Prosecutors Can Get GoldmanJames Cohen in The Street, May 20, 2011
Goldman Sachs (GS) may seem invincible, but a few attorneys believe federal prosecutors have a good shot of winning a case against the securities giant.
The Wall Street Journal reported Friday that Goldman Sachs is expecting to receive subpoenas related to Goldman's mortgage-related businesses.
James Cohen, professor at Fordham University, assumes the subpoenas would come from the US Southern District, since that is where Goldman is headquartered, and he believes Preet Bharara, the attorney in charge of that office, is well aware of criticism of law enforcement for having made no major prosecutions of Wall Street figures in connection to the crisis.

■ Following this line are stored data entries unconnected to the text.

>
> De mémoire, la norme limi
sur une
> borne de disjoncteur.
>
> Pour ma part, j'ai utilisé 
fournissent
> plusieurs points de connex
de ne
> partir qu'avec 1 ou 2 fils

"I think the decision to go forward with a subpoena is a signal that they think they're going to find some dirt--criminal dirt," Cohen says.
Stanley Sporkin, former head of enforcement for the Securities and Exchange Commission, sees things slightly differently. He believes Bharara is taking a methodical, responsible approach to his investigation.
"He's not just going to go out there and swing for the fences. He's going to build, single by single, a case. He's careful, but he knows, in fairness to everybody, that it's got to be a good case before he brings it."
Bringing an indictment shouldn't be difficult, says Michael Diaz, managing partner at Diaz Reus and a former assistant state attorney in Florida under Janet Reno.
Winning the case "depends on the ability of the Department of Justice to dumb it down for a jury and not get into the details of synthetic derivatives and what that all means," says Diaz, who says he has no cases pending against Goldman but is investigating a possible class action lawsuit against the company.
"They need to make the jury understand that Goldman Sachs had an opportunity to not do this, that they did this for financial reasons, that they failed to disclose information that they otherwise had available to them, that they did this strictly for the purposes of their own financial gain and they victimized the public, their own clients, investors and everyone else," Diaz says.
Lawrence Mitchell, professor at George Washington University's law school, is skeptical, however, noting the SEC's "relatively quick" $550 million settlement with Goldman last year.
"One would have thought, especially given the public statement that the SEC's initial litigation signified that they would not have settled had they thought they had a strong enough case against Goldman to win on the civil standard. That gives me some reason to doubt the ability of a federal prosecutor to win a case against Goldman except for the possibility that new evidence has emerged," Mitchell says.
Indeed, The Wall Street Journal noted in its article breaking the news of the investigation that Goldman already "turned over hundreds of millions of pages of documents to the Federal Crisis Inquiry Commission," suggesting it might be difficult to find new evidence.
However, former SEC enforcement chief Sporkin notes the FCIC wasn't pursuing a criminal investigation, and says the subpoenas can be more targeted in their search.
He also argues the SEC settlement should be seen as a victory by the regulator.
"Of course it's a victory. Are you kidding? Taking on an issue of that kind and going against the number one investment banking firm in the world and then coming out ahead after the defendant had said there was no case and they weren't going to concede? Anybody who tells you it's anything less than that-- I don't know what they're smoking."